The Trilateral Commission is a nonpartisan discussion group created in 1973 to strengthen relations between the Asia-Pacific, Europe, and North America.

According to the Commission’s website:

The Trilateral Commission is a non-governmental, policy-oriented forum that brings together leaders in their individual capacity from the worlds of business, government, academia, press and media, as well as civil society. 

The Commission offers a global platform for open dialogue, reaching out to those with different views and engaging with decision makers from around the world with the aim of finding solutions to the great geopolitical, economic and social challenges of our time.  Its members share a firm belief in the values of rule of law, democratic government, human rights, freedom of speech and free enterprise that underpin human progress. 

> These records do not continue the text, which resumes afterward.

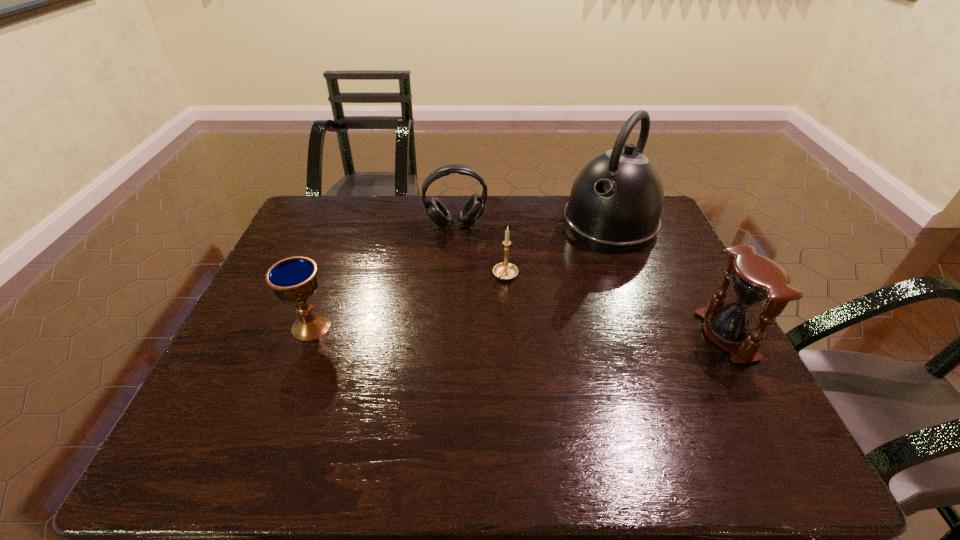 Image resolution: width=960 pixels, height=540 pixels. Find the location of `free location located 0.100m on the earcups of the second object from left to right`. free location located 0.100m on the earcups of the second object from left to right is located at coordinates (464, 253).

This screenshot has height=540, width=960. Identify the location of vacant space located 0.350m on the handle side of the third nearest object. (452, 388).

The height and width of the screenshot is (540, 960). In order to click on vacant area situated 0.250m on the handle side of the third nearest object in this screenshot , I will do `click(468, 354)`.

Identify the location of free spot located 0.190m on the handle side of the third nearest object. The height and width of the screenshot is (540, 960). (477, 336).

Image resolution: width=960 pixels, height=540 pixels. Find the location of `vacant point located 0.310m on the spout of the kettle`. vacant point located 0.310m on the spout of the kettle is located at coordinates (540, 307).

The image size is (960, 540). In order to click on vacant space situated 0.210m on the spout of the kettle in this screenshot , I will do `click(558, 286)`.

In order to click on free space located 0.350m on the spout of the kettle in this screenshot , I will do `click(532, 316)`.

Identify the location of headset that is at the far edge. tap(473, 208).

What are the coordinates of `kettle at the far edge` in the screenshot? It's located at (615, 204).

Image resolution: width=960 pixels, height=540 pixels. Identify the location of object located in the left edge section of the desktop. (294, 279).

Members are also committed to supporting a rules-based international system, closer cooperation across borders and respect for the diversity of approaches to policy issues.

When the first triennium of the Trilateral Commission was launched in 1973, the most immediate purpose was to draw together—at a time of considerable friction among governments—the highest-level unofficial group possible to look together at the key common problems facing our three areas.

At a deeper level, there was a sense that the United States was no longer in such a singular leadership position as it had been in earlier post-World War II years, and that a more shared form of leadership—including Europe and Japan in particular—would be needed for the international system to navigate successfully the major challenges of the coming years.

As our conviction has strengthened that the Commission remains more important than ever in helping our countries fulfill their shared leadership responsibilities in the wider international system, we too have changed.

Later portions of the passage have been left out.